Whirling around, she follows the trail of blood staining the snow as quickly as she can, blade unsheathed. If the haori is here and the blood is still wet, that must mean that Akari is still nearby — she might not be too late. Please, she begs to whichever god is willing to listen to her desperate pleas, please, let Akari be alright, let Akari be safe, please, please, please don’t let me be too late.
The snow crunches under her straw boots, turning wet and slippery. Red seeps into the slush and drips. The trail of blood turns more and more fresh, the scent turning near unbearable with every sharp breath she takes — and then all of a sudden, when she crests the hill, she can’t breathe.
There’s a severed hand lying in the snow, crimson pooling around it, viscous and so, so vivid against the ivory snow. Hayami throws her nichirin blade to the ground and runs, lungs contracting between painful gasps. The arm is still warm, the blood still fresh, but there’s so much of it and Hayami has to fight the lightheadedness sweeping through her to stay conscious. She remembers holding that very hand, fingers intertwining with each other’s, and smiling up at their owner shyly — and they’d just found each other again after so many years! How could the world be so unfair, the fates be so cruel?
Hayami clutches the arm to her chest as she rises to her feet.
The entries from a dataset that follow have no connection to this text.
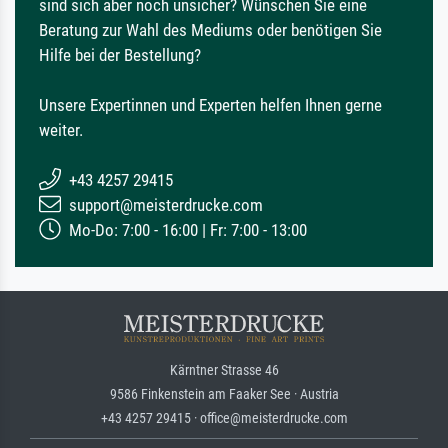
sind sich aber noch unsicher? Wünschen Sie eine
Beratung zur Wahl des Mediums oder benötigen Sie
Hilfe bei der Bestellung?
Unsere Expertinnen und Experten helfen Ihnen gerne
weiter.
+43 4257 29415
support@meisterdrucke.com
Mo-Do: 7:00 - 16:00 | Fr: 7:00 - 13:00
Kärntner Strasse 46
9586 Finkenstein am Faaker See · Austria
+43 4257 29415 · office@meisterdrucke.com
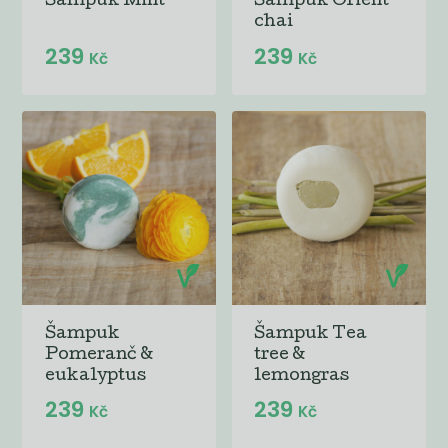
Šampuk Mint
Šampuk Orient
chai
239
239
Kč
Kč
Šampuk
Šampuk Tea
Pomeranč &
tree &
eukalyptus
lemongras
239
239
Kč
Kč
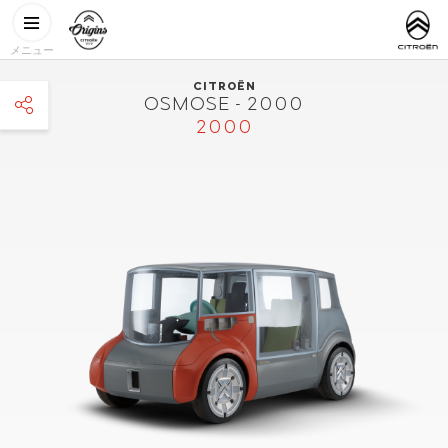
メインコンテンツに移動
CITROËN
http://www.
ORIGINS
メニュー
CITROËN
OSMOSE - 2000
2000
facebook
twitter
pinterest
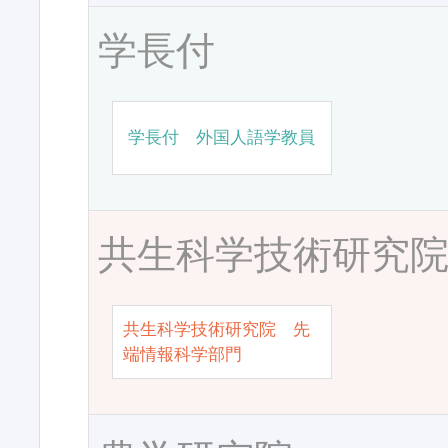
学長付
学長付 外国人語学教員
共生科学技術研究
共生科学技術研究院 先
端情報科学部門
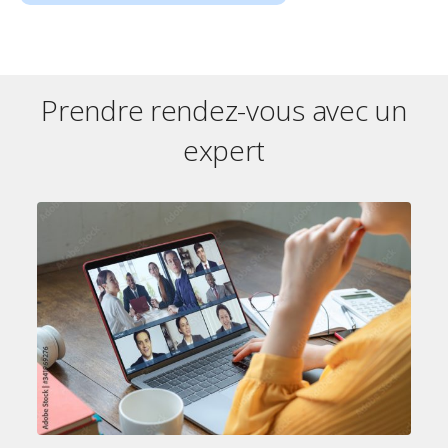
Prendre rendez-vous avec un
expert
She wanders the mountain until the melting snow has seeped through the straw of her shoes and she can’t feel her feet, until her lips and the tips of her fingers are blue from the cold, but she still doesn’t find any trace of Akari in the least.
When her legs finally give out under her, Hayami doesn’t bother getting up when she collapses into the snowdrift, curling around the severed limb in her arms as fresh snow begins to blanket her gently like a lover’s caress. The cold numbs the pain, freezes over the tears threatening to spill from her eyes.
It would be better, Hayami thinks to herself as she closes her eyes, if the world could just stay frozen like this forever.